Микишин тоже начал сомневаться:
– От этого у нас всегда и бардак был: непонятно, кого слушаться.
– Себя – самое верное! – сказал Суриков. Шестернев же заинтересовался вопросом всерьез:
– Между прочим, мы не про жизнь говорим, про кино. А там действительно какая-то неясность. Может, копия старая, что-то пропало?
Все задумались.
Все задумались. А если русский человек задумается, это никогда не обходится без последствий, причем не обязательно отрицательных.
И мы о них узнаем чуть позже, а пока вернемся к Андрею Ильичу.
Тот встретил у своего дома Куропатову, которая с тревогой спросила:
– Андрей Ильич, вы моего Михаила не посылали никуда на ночь?
– Зачем?
– Может, срочная работа какая?
– Ага! Вас и днем не заставишь работать, а уж ночью!..
– Вот тоже... Куда же он делся?
И Куропатова пошла к Мурзиным.
Спросила Веру:
– Вер, твой дома?
– В погребе сидит, – сказала Вера, посмеиваясь – Радиации боится. Совсем очумел.
– А мой не с ним?
– С вечера был.
– А я обыскалась! – обрадовалась Лидия. – Михаил! Михаил, ты там?
Куропатов медленно возник в двери погреба и крикнул:
– Стой, где стоишь!
– Взрослый человек, а с ума сходишь! Иди домой уже!
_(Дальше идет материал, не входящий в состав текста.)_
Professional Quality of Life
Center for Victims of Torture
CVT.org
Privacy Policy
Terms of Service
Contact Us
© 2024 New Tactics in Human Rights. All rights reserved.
И Лидия направилась к мужу, чтобы привычным образом тащить домой. Но тот шарахнулся в сторону, в кусты, и закричал оттуда:
– Не подходи, говорю!
– Ты так? – рассердилась Лидия. – Я тебя и там достану!
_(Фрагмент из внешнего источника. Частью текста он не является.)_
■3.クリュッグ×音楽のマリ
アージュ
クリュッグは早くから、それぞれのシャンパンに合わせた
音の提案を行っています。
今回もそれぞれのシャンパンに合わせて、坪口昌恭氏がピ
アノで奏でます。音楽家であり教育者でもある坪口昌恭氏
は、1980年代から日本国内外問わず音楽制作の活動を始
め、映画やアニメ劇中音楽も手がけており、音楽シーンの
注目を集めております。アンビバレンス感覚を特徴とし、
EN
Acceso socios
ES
Она схватила длинную жердь, размахнулась – и достала. Тонкая жердь переломилась на могучем плече Куропатова. Лидия испугалась:
– Тебе не больно?
Куропатов оправдал ее:
– Это не ты, это твоя инфекция действует. Поэтому прощаю!
И неверными шагами пошел к дому. Куропатова шла следом, готовая подхватить, если упадет.
Вера крикнула в сторону погреба:
– А ты чего сидишь? Или я тоже для тебя инфекция? Мурзин вылез, держась руками за землю:
– Нет, но... Ты бы всё-таки в бане пропарилась...
– В бане! Ты на себя посмотри!
– А что?
Мурзин, желая осмотреть себя, ткнулся лицом в землю. Удивился, что она так близко. Близко то, что любишь. Любимое обнимают. И Мурзин обнял землю руками.